Posts: 2
Joined: Thu Apr 30, 2020 9:50 pm

[Need Help] Voice Recognition & Audio Playback

Thu Apr 30, 2020 10:20 pm

So, I have an old(ish?) Pi 3b+ that I found while I was moving, and I want to do something dumb with it. I want to stuff the Pi, a battery pack (with power pass-through), a PS3 Eye camera, and a small USB powered speaker inside of a Trick or Treat Studios Good Guy Doll (Chucky).

Why a PS3 camera? Because the mic on it has amazing range and they go for like $7.

I want to use offline Voice Recognition software to pick up 4 basic commands ("Hi", "Ugly doll", etc etc...) and tie the phrase recognition to the playing of sound files so you get something like:

Me: "Hi, I'm Dave"
RasPI: "Hi, I'm Chucky, and I'm your friend till the end. Hidey-ho. Ha. Ha. Ha."

Honestly, I partially want to do this to freak out my wife, who already hates the doll (but loves the movies?) and then put it on my shelf at work. I work in marketing in the horror industry, so it makes sense.

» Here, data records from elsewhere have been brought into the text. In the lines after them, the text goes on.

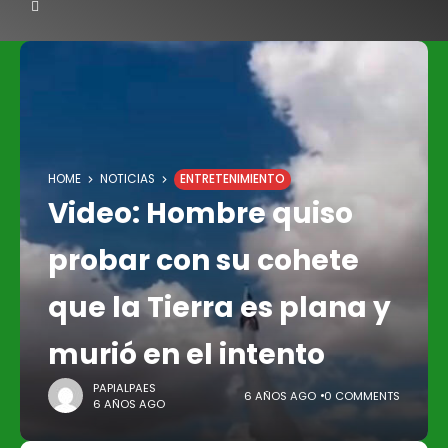
HOME
NOTICIAS
ENTRETENIMIENTO
Video: Hombre quiso
probar con su cohete
que la Tierra es plana y
murió en el intento
PAPIALPAES
6 AÑOS AGO
0 COMMENTS
6 AÑOS AGO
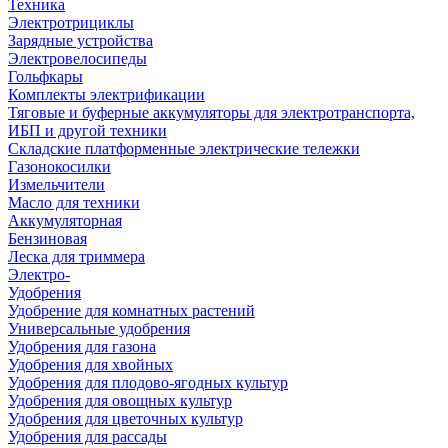
Техника
Электротрициклы
Зарядные устройства
Электровелосипеды
Гольфкары
Комплекты электрификации
Тяговые и буферные аккумуляторы для электротранспорта,
ИБП и другой техники
Складские платформенные электрические тележки
Газонокосилки
Измельчители
Масло для техники
Аккумуляторная
Бензиновая
Леска для триммера
Электро-
Удобрения
Удобрение для комнатных растений
Универсальные удобрения
Удобрения для газона
Удобрения для хвойных
Удобрения для плодово-ягодных культур
Удобрения для овощных культур
Удобрения для цветочных культур
Удобрения для рассады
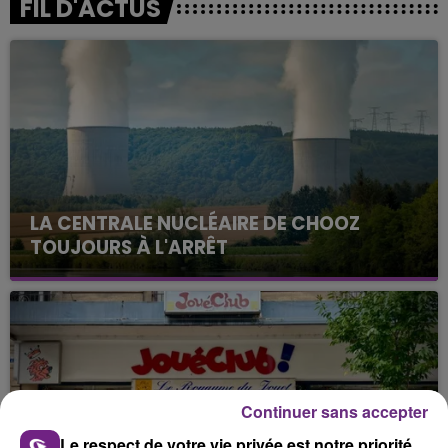
FIL D'ACTUS
LA CENTRALE NUCLÉAIRE DE CHOOZ
TOUJOURS À L'ARRÊT
Cela fait déjà une semaine que la centrale
nucléaire ardennaise est à l'arrêt. Une situation
justifiée par la sécheresse intense qui est toujours
présente.
Continuer sans accepter
Le respect de votre vie privée est notre priorité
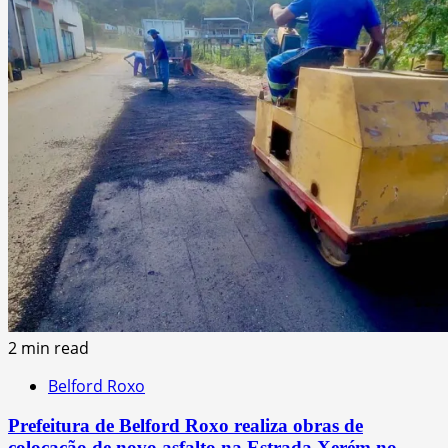
2 min read
Belford Roxo
Prefeitura de Belford Roxo realiza obras de
colocação de novo asfalto na Estrada Xerém no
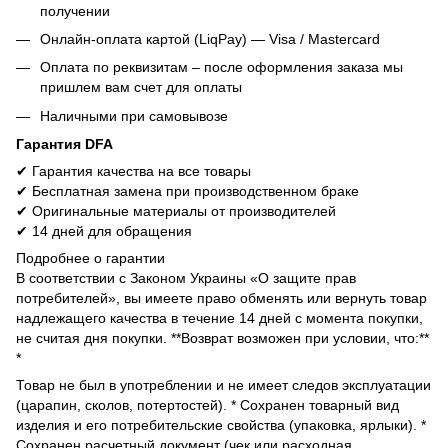
получении
Онлайн-оплата картой (LiqPay) — Visa / Mastercard
Оплата по реквизитам – после оформления заказа мы
пришлем вам счет для оплаты
Наличными при самовывозе
Гарантия DFA
✔ Гарантия качества на все товары
✔ Бесплатная замена при производственном браке
✔ Оригинальные материалы от производителей
✔ 14 дней для обращения
Подробнее о гарантии
В соответствии с Законом Украины «О защите прав
потребителей», вы имеете право обменять или вернуть товар
надлежащего качества в течение 14 дней с момента покупки,
не считая дня покупки. **Возврат возможен при условии, что:**
*
Товар не был в употреблении и не имеет следов эксплуатации
(царапин, сколов, потертостей). * Сохранен товарный вид
изделия и его потребительские свойства (упаковка, ярлыки). *
Сохранен расчетный документ (чек или расходная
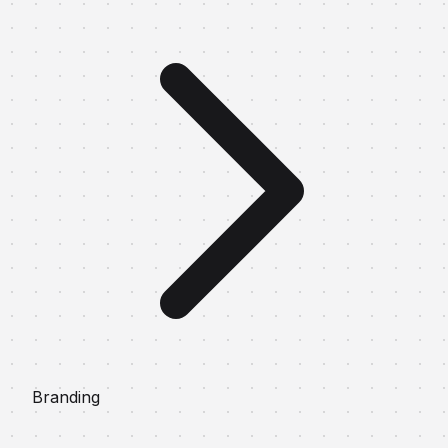
Branding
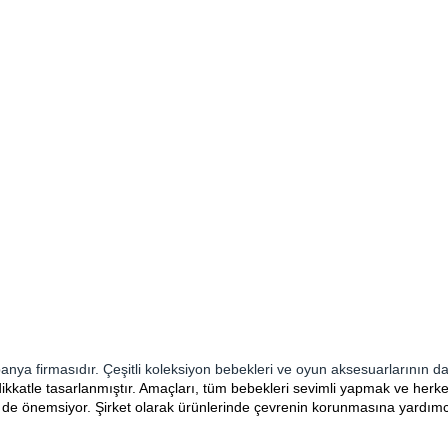
nya firmasıdır. Çeşitli koleksiyon bebekleri ve oyun aksesuarlarının da
dikkatle tasarlanmıştır. Amaçları, tüm bebekleri sevimli yapmak ve her
i de önemsiyor. Şirket olarak ürünlerinde çevrenin korunmasına yardım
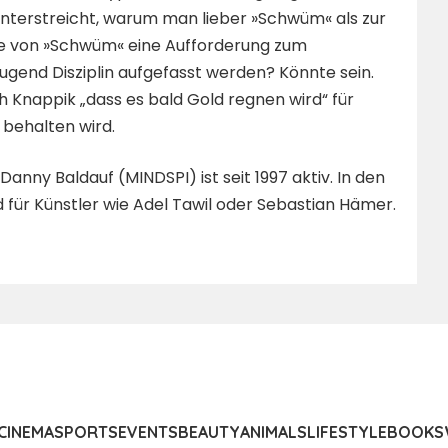
s unterstreicht, warum man lieber »Schwüm« als zur
line von »Schwüm« eine Aufforderung zum
ugend Disziplin aufgefasst werden? Könnte sein.
h Knappik „dass es bald Gold regnen wird“ für
 behalten wird.
ny Baldauf (MINDSPI) ist seit 1997 aktiv. In den
d für Künstler wie Adel Tawil oder Sebastian Hämer.
CINEMA
SPORTS
EVENTS
BEAUTY
ANIMALS
LIFESTYLE
BOOKS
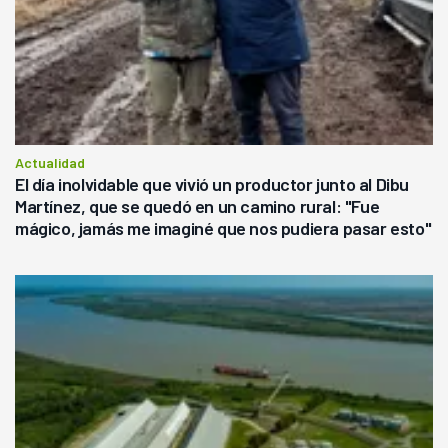
Actualidad
El día inolvidable que vivió un productor junto al Dibu
Martínez, que se quedó en un camino rural: "Fue
mágico, jamás me imaginé que nos pudiera pasar esto"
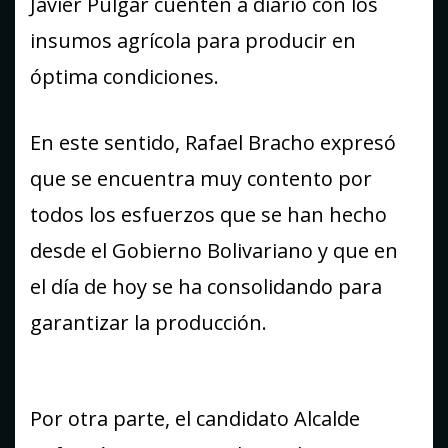
Javier Pulgar cuenten a diario con los
insumos agrícola para producir en
óptima condiciones.
En este sentido, Rafael Bracho expresó
que se encuentra muy contento por
todos los esfuerzos que se han hecho
desde el Gobierno Bolivariano y que en
el día de hoy se ha consolidando para
garantizar la producción.
Por otra parte, el candidato Alcalde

I've been banging my head against the wall just trying to get a few of the offline Voice Recognition software packages to work. I think I've reflashed my Micro SD card about 60 times with 4 different Raspbian Lite builds trying to follow old tutorials from 2014 to 2018, but I keep failing at something.

I'm going to take a break from it tonight, but if anyone has any advice, or know of things that can help me out, that would be highly appreciated.

Posts: 249
Joined: Wed Jun 20, 2012 2:51 pm
Location: Southampton, England

Re: [Need Help] Voice Recognition & Audio Playback

Thu May 07, 2020 8:57 am

I had a look into this area, without much luck, but then recently came back and had some success. Have you looked at DeepSpeech?
There are some out-of-date instructions at ... respeaker/, but you now need to change all 0.6.1 to 0.7.0. The --lm and --trie options have also combined into a single --scorer option. More information is at, and a useful example of how to take input from a microphone at ... _streaming. The biggest problem I have found with that script is catching the start of the vocalisation, as it waits to hear something before running the analysis.
I also use a Playstation Eye as a USB microphone.